Segment Open

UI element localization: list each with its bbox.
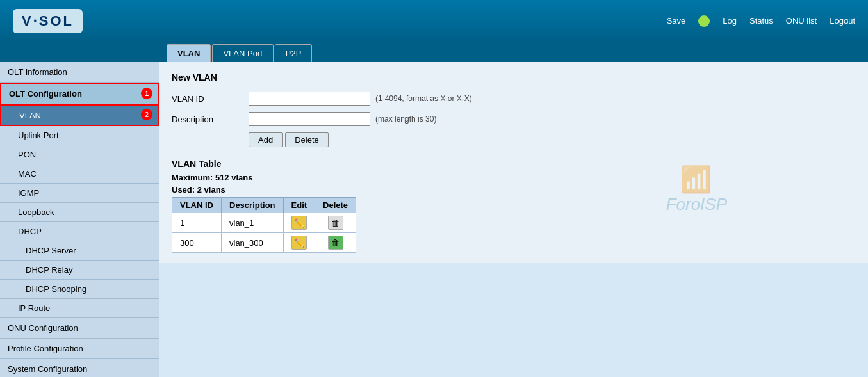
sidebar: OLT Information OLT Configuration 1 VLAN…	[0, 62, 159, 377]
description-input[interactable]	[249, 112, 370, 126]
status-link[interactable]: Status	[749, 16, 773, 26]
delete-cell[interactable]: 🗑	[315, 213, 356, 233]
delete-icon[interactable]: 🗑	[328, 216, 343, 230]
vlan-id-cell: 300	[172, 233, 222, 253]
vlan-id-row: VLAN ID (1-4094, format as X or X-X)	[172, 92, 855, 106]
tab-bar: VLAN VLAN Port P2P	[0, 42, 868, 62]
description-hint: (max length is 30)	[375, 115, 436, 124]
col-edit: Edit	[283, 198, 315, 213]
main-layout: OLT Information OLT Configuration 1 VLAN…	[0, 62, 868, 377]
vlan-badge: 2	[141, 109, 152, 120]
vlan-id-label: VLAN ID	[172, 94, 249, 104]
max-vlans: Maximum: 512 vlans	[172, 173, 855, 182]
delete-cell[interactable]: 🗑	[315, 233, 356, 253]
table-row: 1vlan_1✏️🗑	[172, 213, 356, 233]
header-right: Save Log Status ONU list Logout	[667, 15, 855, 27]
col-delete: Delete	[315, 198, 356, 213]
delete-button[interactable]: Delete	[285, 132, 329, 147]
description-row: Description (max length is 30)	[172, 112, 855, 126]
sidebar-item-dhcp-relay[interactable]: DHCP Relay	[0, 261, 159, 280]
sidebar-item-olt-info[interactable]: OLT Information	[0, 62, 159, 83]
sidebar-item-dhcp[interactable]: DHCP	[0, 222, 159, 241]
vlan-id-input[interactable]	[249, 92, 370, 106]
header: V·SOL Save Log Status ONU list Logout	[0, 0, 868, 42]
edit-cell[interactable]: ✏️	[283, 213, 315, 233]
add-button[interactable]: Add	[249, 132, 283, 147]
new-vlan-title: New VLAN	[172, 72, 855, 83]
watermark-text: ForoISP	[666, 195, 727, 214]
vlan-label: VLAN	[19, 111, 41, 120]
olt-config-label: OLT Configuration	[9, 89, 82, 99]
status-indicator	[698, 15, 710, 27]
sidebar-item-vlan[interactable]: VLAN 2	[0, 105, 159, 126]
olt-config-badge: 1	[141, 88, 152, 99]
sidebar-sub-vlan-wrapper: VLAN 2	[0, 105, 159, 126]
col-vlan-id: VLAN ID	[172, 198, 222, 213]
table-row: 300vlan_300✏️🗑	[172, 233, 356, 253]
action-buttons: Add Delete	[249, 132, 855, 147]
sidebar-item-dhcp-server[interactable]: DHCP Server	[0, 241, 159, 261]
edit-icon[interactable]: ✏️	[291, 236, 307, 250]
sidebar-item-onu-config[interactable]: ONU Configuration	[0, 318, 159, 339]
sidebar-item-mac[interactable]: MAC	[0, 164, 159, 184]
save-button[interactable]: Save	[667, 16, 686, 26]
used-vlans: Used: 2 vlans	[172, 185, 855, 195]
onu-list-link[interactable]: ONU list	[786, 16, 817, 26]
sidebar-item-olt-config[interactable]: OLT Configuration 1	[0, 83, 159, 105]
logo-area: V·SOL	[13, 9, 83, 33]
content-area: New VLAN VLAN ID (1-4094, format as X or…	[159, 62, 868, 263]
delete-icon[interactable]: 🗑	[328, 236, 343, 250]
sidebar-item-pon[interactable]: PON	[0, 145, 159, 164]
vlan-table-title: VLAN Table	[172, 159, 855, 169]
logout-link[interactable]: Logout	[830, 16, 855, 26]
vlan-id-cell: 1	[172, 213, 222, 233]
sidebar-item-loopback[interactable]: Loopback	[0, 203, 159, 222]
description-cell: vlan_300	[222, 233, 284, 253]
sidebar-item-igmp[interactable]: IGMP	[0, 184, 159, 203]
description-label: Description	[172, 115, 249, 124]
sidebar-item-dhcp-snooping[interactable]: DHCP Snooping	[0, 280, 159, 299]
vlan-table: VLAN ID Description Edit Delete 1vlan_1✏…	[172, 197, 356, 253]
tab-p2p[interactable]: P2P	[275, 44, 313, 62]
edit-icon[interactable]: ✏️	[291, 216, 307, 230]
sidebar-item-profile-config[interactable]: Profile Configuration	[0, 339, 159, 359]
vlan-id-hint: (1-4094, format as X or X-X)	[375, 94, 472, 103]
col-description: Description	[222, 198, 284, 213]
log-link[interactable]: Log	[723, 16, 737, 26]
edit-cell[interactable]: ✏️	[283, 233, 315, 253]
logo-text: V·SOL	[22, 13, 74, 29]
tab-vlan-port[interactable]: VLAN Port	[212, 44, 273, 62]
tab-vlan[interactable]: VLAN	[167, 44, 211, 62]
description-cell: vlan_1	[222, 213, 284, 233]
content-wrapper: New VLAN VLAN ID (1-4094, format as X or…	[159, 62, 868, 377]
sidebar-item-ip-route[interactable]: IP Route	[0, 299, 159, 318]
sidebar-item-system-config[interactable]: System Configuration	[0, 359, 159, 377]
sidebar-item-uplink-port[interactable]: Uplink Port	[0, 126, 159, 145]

Segment Closed

#### DIRECTIONS
Starting at the first entry above and ending at the last, write everything out exactly except the pictures.

#### RESULT
UI element localization: list each with its bbox.
sidebar: OLT Information OLT Configuration 1 VLAN…	[0, 62, 159, 377]
description-input[interactable]	[249, 112, 370, 126]
status-link[interactable]: Status	[749, 16, 773, 26]
delete-cell[interactable]: 🗑	[315, 213, 356, 233]
delete-icon[interactable]: 🗑	[328, 216, 343, 230]
vlan-id-cell: 300	[172, 233, 222, 253]
vlan-id-row: VLAN ID (1-4094, format as X or X-X)	[172, 92, 855, 106]
tab-bar: VLAN VLAN Port P2P	[0, 42, 868, 62]
description-hint: (max length is 30)	[375, 115, 436, 124]
col-edit: Edit	[283, 198, 315, 213]
main-layout: OLT Information OLT Configuration 1 VLAN…	[0, 62, 868, 377]
vlan-badge: 2	[141, 109, 152, 120]
vlan-id-label: VLAN ID	[172, 94, 249, 104]
max-vlans: Maximum: 512 vlans	[172, 173, 855, 182]
delete-cell[interactable]: 🗑	[315, 233, 356, 253]
table-row: 1vlan_1✏️🗑	[172, 213, 356, 233]
header-right: Save Log Status ONU list Logout	[667, 15, 855, 27]
col-delete: Delete	[315, 198, 356, 213]
delete-button[interactable]: Delete	[285, 132, 329, 147]
description-row: Description (max length is 30)	[172, 112, 855, 126]
sidebar-item-dhcp-relay[interactable]: DHCP Relay	[0, 261, 159, 280]
sidebar-item-olt-info[interactable]: OLT Information	[0, 62, 159, 83]
sidebar-item-dhcp[interactable]: DHCP	[0, 222, 159, 241]
vlan-id-input[interactable]	[249, 92, 370, 106]
header: V·SOL Save Log Status ONU list Logout	[0, 0, 868, 42]
edit-cell[interactable]: ✏️	[283, 213, 315, 233]
add-button[interactable]: Add	[249, 132, 283, 147]
new-vlan-title: New VLAN	[172, 72, 855, 83]
watermark-text: ForoISP	[666, 195, 727, 214]
vlan-label: VLAN	[19, 111, 41, 120]
olt-config-label: OLT Configuration	[9, 89, 82, 99]
status-indicator	[698, 15, 710, 27]
sidebar-item-vlan[interactable]: VLAN 2	[0, 105, 159, 126]
olt-config-badge: 1	[141, 88, 152, 99]
sidebar-sub-vlan-wrapper: VLAN 2	[0, 105, 159, 126]
col-vlan-id: VLAN ID	[172, 198, 222, 213]
table-row: 300vlan_300✏️🗑	[172, 233, 356, 253]
action-buttons: Add Delete	[249, 132, 855, 147]
sidebar-item-dhcp-server[interactable]: DHCP Server	[0, 241, 159, 261]
edit-icon[interactable]: ✏️	[291, 236, 307, 250]
sidebar-item-onu-config[interactable]: ONU Configuration	[0, 318, 159, 339]
sidebar-item-mac[interactable]: MAC	[0, 164, 159, 184]
save-button[interactable]: Save	[667, 16, 686, 26]
used-vlans: Used: 2 vlans	[172, 185, 855, 195]
onu-list-link[interactable]: ONU list	[786, 16, 817, 26]
sidebar-item-olt-config[interactable]: OLT Configuration 1	[0, 83, 159, 105]
logo-area: V·SOL	[13, 9, 83, 33]
content-area: New VLAN VLAN ID (1-4094, format as X or…	[159, 62, 868, 263]
delete-icon[interactable]: 🗑	[328, 236, 343, 250]
sidebar-item-pon[interactable]: PON	[0, 145, 159, 164]
vlan-table-title: VLAN Table	[172, 159, 855, 169]
logout-link[interactable]: Logout	[830, 16, 855, 26]
vlan-id-cell: 1	[172, 213, 222, 233]
sidebar-item-loopback[interactable]: Loopback	[0, 203, 159, 222]
description-cell: vlan_300	[222, 233, 284, 253]
sidebar-item-igmp[interactable]: IGMP	[0, 184, 159, 203]
description-label: Description	[172, 115, 249, 124]
sidebar-item-dhcp-snooping[interactable]: DHCP Snooping	[0, 280, 159, 299]
vlan-table: VLAN ID Description Edit Delete 1vlan_1✏…	[172, 197, 356, 253]
tab-p2p[interactable]: P2P	[275, 44, 313, 62]
edit-icon[interactable]: ✏️	[291, 216, 307, 230]
sidebar-item-profile-config[interactable]: Profile Configuration	[0, 339, 159, 359]
vlan-id-hint: (1-4094, format as X or X-X)	[375, 94, 472, 103]
col-description: Description	[222, 198, 284, 213]
log-link[interactable]: Log	[723, 16, 737, 26]
edit-cell[interactable]: ✏️	[283, 233, 315, 253]
logo-text: V·SOL	[22, 13, 74, 29]
tab-vlan-port[interactable]: VLAN Port	[212, 44, 273, 62]
tab-vlan[interactable]: VLAN	[167, 44, 211, 62]
description-cell: vlan_1	[222, 213, 284, 233]
content-wrapper: New VLAN VLAN ID (1-4094, format as X or…	[159, 62, 868, 377]
sidebar-item-ip-route[interactable]: IP Route	[0, 299, 159, 318]
sidebar-item-system-config[interactable]: System Configuration	[0, 359, 159, 377]
sidebar-item-uplink-port[interactable]: Uplink Port	[0, 126, 159, 145]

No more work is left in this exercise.